Today, most people reading this article over a certain age grew up in that last era of mass media, when Ed Sullivan could introduce The Beatles to virtually all of America in a single evening. A few years later, the complete domination of three American television networks over its audiences would in a single year turn Batman, Star Trek, and Mission: Impossible into brand names that to this day generate billions of dollars of revenue for the studios that own their copyrights.

Music concerts and the film industry are really the last media institutions that still require an audience to turn up en masse in a single location to consume its product. No wonder Hollywood relies on the fumes of Marvel and DC comic books, plus midcentury franchises such as James Bond, Star Trek, Star Wars, Mission: Impossible and Brit-lit such as the Lord of the Rings, the Narnia franchise and Paddington to keep itself alive. No wonder rock music as a whole already has one foot in the grave.

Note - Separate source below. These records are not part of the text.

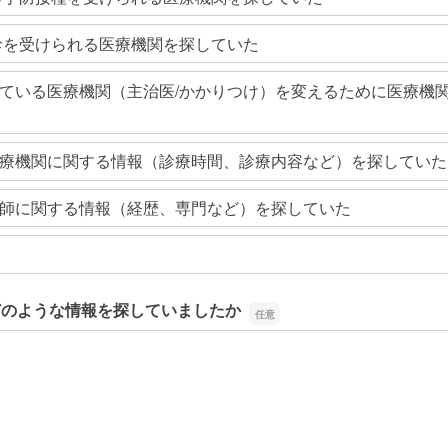
診を受けられる医療機関を探していた
ている医療機関（主治医/かかりつけ）を変えるために医療機
療機関に関する情報（診療時間、診療内容など）を探していた
師に関する情報（経歴、専門など）を探していた
どのような情報を探していましたか
どのような情報を探していましたか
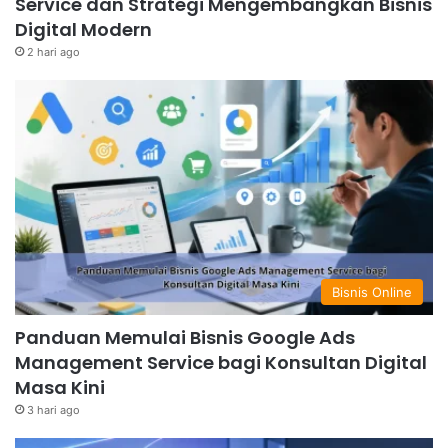
Service dan Strategi Mengembangkan Bisnis
Digital Modern
2 hari ago
Bisnis Online
Panduan Memulai Bisnis Google Ads
Management Service bagi Konsultan Digital
Masa Kini
3 hari ago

In other words, the last remaining universally known products of mass media are getting very old and their freshness sell-by dates have long expired. And there’s no mass media left to create something that strikes a sufficiently universal chord in either rock music and Hollywood to influence the zeitgeist any longer. Rock music has arguably already given way to rap as the most popular genre of American teenagers. Hollywood could be in deep trouble if the public turns away from superhero and sci-fi franchises the same way that moviegoers abandoned the musical as a genre in the late 1960s. It’s not like either industry hadn’t seen these trends coming, and they will each be “riding the gravy train” for as long as possible, as Roger Waters (age 75) would say. But for both, the end of the line may be in sight.